Page 2 to AEP:NRC:2349-01 Special circumstances are present which necessitate the request for an exemption: Pursuant to 10 CFR 50.12(a)(2), the NRC will consider granting an exemption to the regulations if special circumstances are present. The regulation lists the conditions that constitute special circumstances.
This requested exemption from requirements in 10 CFR 50.60(a) and 10CFR50, Appendix G, meets the special circumstances described in paragraph 10CFR50.12(a)(2)(ii) which states: "Application of the regulation in the particular circumstances would not serve the underlying purpose of the rule or is not necessary to achieve the underlying purpose of the rule."
The underlying purpose of the regulations in 10 CFR 50 Appendix G is to specify fracture toughness requirements for ferritic materials of the reactor coolant pressure boundary in order to provide adequate margins of safety under normal operating conditions, system hydrostatic tests, and during transient conditions to which the system may be subjected over its service lifetime. As described above, application of ASME Code Case N-641 to determine pressure temperature limits and LTOP system enable temperatures provides appropriate procedures to determine limiting maximum postulated defects and consider those defects in establishing the limits and enable temperature.
This application of the code case maintains an adequate margin of safety in the fracture toughness requirements for the reactor coolant pressure boundary as was originally contemplated in the regulations.

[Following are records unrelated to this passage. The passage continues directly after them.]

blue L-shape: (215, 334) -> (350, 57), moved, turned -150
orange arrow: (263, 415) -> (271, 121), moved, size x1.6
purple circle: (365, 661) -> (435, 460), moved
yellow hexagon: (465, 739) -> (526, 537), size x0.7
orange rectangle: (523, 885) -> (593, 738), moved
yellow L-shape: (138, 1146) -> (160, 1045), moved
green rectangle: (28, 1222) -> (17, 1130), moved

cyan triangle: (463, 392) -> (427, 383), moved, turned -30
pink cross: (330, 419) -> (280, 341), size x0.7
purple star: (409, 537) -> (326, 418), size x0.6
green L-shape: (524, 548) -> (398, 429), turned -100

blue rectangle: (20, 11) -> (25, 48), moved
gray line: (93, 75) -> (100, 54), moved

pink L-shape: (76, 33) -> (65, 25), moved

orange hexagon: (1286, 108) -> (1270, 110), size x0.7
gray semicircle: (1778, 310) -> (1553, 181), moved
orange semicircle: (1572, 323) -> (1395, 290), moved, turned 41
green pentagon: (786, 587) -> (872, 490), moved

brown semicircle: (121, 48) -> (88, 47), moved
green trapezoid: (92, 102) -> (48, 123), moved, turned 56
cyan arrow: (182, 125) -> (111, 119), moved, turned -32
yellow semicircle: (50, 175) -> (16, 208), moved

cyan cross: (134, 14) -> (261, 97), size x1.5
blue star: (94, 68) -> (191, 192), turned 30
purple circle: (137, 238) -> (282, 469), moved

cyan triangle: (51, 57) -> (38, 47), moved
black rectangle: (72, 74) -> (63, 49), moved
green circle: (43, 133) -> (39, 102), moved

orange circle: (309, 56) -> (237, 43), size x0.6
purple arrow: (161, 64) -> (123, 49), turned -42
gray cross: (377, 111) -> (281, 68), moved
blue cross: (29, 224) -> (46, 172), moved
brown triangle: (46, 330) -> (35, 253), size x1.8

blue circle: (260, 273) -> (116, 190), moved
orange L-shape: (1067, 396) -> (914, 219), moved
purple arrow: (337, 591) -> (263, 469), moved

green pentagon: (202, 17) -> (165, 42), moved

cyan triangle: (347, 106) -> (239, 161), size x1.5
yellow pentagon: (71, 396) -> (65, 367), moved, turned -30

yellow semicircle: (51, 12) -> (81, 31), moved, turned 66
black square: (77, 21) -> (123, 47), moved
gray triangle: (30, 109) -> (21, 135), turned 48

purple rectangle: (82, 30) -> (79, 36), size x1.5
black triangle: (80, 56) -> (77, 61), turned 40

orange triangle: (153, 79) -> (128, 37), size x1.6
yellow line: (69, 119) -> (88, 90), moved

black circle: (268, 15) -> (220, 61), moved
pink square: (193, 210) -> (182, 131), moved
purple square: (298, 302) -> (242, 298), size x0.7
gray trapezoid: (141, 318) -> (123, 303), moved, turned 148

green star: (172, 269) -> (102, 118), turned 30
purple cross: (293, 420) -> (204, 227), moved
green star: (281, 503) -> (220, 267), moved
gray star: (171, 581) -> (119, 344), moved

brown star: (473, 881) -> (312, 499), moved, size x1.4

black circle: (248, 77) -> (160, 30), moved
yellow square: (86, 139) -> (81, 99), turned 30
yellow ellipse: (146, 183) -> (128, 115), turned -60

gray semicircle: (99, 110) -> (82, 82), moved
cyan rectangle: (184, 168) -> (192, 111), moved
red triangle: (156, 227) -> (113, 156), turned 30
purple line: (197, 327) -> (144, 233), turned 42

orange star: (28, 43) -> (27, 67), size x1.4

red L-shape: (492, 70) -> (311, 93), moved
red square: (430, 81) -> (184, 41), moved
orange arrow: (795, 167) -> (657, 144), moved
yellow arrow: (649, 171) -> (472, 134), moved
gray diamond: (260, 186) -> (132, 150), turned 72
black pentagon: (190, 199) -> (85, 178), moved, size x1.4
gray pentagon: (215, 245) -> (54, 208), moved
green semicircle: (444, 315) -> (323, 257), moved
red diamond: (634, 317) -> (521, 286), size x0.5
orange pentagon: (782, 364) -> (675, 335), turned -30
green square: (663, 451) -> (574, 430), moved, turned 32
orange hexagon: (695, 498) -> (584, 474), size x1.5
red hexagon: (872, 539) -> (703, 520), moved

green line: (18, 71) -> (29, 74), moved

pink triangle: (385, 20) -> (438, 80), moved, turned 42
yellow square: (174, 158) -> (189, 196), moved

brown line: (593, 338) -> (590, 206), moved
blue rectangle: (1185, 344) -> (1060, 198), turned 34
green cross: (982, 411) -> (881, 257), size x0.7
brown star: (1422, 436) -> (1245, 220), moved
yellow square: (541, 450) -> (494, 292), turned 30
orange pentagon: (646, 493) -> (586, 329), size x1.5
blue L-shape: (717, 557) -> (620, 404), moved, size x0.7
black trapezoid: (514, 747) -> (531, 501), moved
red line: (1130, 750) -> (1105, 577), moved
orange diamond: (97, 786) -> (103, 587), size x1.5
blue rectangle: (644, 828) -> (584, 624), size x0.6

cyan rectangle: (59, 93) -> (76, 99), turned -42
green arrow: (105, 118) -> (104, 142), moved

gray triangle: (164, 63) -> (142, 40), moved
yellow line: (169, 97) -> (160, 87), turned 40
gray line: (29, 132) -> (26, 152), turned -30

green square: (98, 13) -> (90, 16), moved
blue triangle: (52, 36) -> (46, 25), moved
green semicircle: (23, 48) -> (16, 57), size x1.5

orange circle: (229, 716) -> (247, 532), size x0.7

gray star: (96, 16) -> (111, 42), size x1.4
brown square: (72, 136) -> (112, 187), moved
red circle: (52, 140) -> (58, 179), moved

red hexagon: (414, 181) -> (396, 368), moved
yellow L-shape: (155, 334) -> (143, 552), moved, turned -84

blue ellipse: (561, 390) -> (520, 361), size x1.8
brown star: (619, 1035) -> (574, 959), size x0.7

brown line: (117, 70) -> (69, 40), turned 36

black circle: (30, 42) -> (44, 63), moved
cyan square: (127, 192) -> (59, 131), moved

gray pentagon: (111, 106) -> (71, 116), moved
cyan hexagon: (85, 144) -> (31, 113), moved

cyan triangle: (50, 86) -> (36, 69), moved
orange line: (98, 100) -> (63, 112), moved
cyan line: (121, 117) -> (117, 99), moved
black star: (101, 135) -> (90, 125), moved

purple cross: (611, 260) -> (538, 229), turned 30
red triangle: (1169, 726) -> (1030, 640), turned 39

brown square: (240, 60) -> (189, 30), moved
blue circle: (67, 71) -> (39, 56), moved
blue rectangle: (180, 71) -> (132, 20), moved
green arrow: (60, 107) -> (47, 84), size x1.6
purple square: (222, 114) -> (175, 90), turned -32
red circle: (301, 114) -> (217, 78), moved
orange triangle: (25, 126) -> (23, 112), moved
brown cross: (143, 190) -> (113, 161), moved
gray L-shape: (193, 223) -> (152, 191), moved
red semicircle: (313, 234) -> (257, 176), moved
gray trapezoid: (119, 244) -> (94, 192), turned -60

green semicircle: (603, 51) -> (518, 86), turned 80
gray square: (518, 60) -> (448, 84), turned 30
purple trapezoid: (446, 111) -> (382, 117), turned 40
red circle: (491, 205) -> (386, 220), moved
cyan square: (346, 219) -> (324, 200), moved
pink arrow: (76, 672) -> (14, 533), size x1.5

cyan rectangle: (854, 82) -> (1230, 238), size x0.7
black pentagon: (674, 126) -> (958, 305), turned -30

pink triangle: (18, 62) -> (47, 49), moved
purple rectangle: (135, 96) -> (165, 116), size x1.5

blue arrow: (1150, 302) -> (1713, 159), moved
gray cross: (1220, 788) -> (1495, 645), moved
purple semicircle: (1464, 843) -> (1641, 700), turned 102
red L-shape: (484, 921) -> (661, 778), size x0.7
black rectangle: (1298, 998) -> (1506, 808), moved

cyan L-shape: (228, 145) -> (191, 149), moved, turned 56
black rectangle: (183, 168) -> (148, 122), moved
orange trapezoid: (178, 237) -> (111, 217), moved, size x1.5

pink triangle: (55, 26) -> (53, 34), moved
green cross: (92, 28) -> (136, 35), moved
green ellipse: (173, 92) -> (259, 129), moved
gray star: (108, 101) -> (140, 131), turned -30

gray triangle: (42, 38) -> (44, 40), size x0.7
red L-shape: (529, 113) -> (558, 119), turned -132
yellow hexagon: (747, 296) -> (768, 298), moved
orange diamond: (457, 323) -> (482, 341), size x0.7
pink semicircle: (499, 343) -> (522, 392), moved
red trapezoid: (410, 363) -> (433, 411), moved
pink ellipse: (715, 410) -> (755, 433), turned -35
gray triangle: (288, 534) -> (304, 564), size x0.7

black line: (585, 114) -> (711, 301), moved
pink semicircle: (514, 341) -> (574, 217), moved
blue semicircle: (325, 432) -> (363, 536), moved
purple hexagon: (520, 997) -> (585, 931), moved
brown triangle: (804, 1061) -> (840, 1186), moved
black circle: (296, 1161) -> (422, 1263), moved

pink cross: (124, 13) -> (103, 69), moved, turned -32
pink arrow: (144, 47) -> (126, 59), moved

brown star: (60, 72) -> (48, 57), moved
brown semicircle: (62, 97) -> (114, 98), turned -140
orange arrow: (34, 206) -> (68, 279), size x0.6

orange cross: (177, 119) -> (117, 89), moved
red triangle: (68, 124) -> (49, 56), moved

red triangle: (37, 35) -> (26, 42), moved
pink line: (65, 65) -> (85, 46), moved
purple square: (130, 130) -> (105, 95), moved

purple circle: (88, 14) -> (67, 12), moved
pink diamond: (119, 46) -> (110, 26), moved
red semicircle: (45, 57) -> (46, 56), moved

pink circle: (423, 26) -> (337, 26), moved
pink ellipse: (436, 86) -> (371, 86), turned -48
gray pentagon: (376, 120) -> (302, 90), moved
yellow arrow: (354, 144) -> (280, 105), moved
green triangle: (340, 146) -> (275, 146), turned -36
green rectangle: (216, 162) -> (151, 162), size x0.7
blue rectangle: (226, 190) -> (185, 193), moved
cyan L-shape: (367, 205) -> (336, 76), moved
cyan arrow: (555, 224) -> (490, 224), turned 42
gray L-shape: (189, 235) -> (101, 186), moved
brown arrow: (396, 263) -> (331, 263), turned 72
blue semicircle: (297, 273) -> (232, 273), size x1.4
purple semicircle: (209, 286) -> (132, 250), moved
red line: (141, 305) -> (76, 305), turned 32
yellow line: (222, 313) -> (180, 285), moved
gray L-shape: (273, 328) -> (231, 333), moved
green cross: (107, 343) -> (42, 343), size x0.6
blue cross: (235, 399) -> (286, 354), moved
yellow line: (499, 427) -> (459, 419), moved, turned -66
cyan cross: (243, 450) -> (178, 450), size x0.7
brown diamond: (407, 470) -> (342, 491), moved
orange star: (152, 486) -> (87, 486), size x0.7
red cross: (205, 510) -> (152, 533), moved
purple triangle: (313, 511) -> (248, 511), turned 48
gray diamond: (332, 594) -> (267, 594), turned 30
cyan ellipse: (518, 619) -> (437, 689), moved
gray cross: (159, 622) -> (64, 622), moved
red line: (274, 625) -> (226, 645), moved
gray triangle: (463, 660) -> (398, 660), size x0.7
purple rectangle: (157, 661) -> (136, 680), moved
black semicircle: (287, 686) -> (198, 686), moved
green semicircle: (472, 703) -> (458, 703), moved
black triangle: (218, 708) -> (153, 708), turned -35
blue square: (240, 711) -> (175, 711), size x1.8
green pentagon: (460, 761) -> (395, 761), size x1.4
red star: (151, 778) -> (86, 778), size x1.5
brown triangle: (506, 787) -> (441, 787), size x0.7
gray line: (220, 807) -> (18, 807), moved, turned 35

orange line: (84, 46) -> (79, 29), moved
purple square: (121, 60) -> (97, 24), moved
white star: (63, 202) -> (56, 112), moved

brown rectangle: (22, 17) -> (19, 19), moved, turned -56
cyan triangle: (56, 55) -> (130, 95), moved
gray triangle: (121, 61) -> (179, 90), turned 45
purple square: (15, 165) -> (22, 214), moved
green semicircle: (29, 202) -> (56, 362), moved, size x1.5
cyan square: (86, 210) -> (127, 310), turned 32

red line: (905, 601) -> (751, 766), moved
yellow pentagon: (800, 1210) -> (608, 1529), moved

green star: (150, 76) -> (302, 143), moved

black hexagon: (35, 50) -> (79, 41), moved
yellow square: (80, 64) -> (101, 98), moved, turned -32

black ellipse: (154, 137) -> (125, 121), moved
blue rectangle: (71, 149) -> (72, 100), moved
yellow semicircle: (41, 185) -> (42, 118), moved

Accordingly, use of ASME Code Case N-641, as described above, achieves the underlying purpose of the associated NRC regulations regarding brittle fracture concerns.
Therefore, I&M considers that special circumstances are present as defined in 10 CFR 50.12(a)(2)(ii), in that application of the regulation in the particular circumstances would not serve the underlying purpose of the rule or is not necessary to achieve the underlying purpose of the rule.
Precedent Licensing Actions This exemption request is similar to exemption requests approved for Arkansas Nuclear One, Unit 2, North Anna Power Station, Units I and 2, and Turkey Point Units 3 and 4, as documented in the following letters:
Letter from S. P. Sekerak, NRC, to C. G. Anderson, Entergy Operations, Inc., "Arkansas Nuclear One, Unit No. 2 - Issuance of Amendment re: Reactor Vessel Pressure-Temperature Limits And Exemption From the Requirements of 10 CFR Part 50, Section 50.60(a) (TAC Nos. MB3301 AND MB3302)," dated April 15, 2002 Letter from S. R. Monarque, NRC, to D. A. Christian, Virginia Electric and Power Company, "North Anna Power Station, Units 1 and 2 - Issuance of Amendments and Exemption From the Requirements of 10 CFR Part 50, Section 50.60(a) re: Amended Pressure-Temperature Limits (TAC Nos. MA9343, MA9344, MA9347, and MA9348)," dated May 2, 2001 Page 3 to AEP:NRC:2349-01 Page 4 Letter from K. N. Jabbour, NRC, to T. F. Plunkett, Florida Power and Light Company, "Turkey Point Units 3 and 4 - Exemption from the Requirements of 10 CFR Part 50, Section 50.60 and Appendix G (TAC Nos. MA9504 and MA9505)," dated October 24, 2002 The acceptability of Code Case N-641 is also recognized in the proposed Revision 13 of R.G.
1.147 (Draft RG 1091, Reference 6 in Enclosure 2 to this letter).